The 45th Parliament was notable in that it was the first to be elected under the new MMP electoral system, a form of proportional representation. It was also notable for the fact that it was the first New Zealand Parliament to have an Asian person, Pansy Wong, elected to it. The difference between the 45th Parliament and its predecessor were considerable — the 44th Parliament had opened with only four seats being held by minor parties, but at the opening of the 45th Parliament, minor parties held thirty-nine seats. Because of the considerably altered balance of power in Parliament, neither of the two major parties could govern alone, and New Zealand First, the largest of the four other parties in Parliament, was put in the position of "kingmaker". In the end, New Zealand First opted for a coalition with the National Party which had governed in the previous Parliament, marking the first coalition government in New Zealand for over half a century. The Labour Party continued in Opposition.

The 45th Parliament consisted of one hundred and twenty representatives. Sixty-five of these representatives were chosen by geographical electorates, including five special Maori electorates. The remainder were elected by means of party-list proportional representation under the MMP electoral system.

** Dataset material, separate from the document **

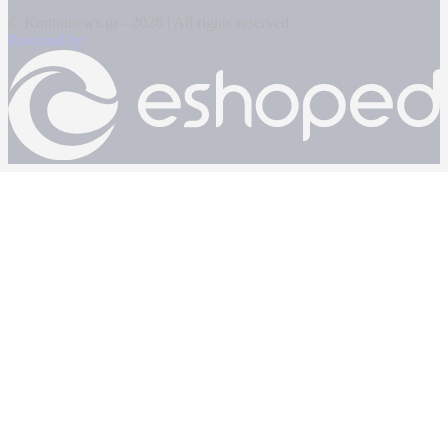
© Kontranews.gr - 2026 | All rights reserved
Powered by:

Electoral boundaries for the 45th Parliament

Overview of seats
The table below shows the number of MPs in each party following the 1996 election and at dissolution:

Notes
 New Zealand First initially entered into a coalition with the National Party, which broke down in 1998. Half the party resigned and became independents, while the other half remained with the party and joined the opposition.
 A collection of small parties were founded and received representation by independent MPs who were formerly with New Zealand First and Alliance. They supported the National Party in government.
 ACT and United Future extended support to the National Party, giving the government a slim majority in parliament.
 The Green Party sat in Parliament under the banner of the Alliance Party.
The Working Government majority is calculated as all Government MPs less all other parties.

Initial composition of the 45th Parliament
45th New Zealand Parliament - MPs elected to Parliament

List MPs are ordered by allocation as determined by the Chief Electoral Office and the party lists.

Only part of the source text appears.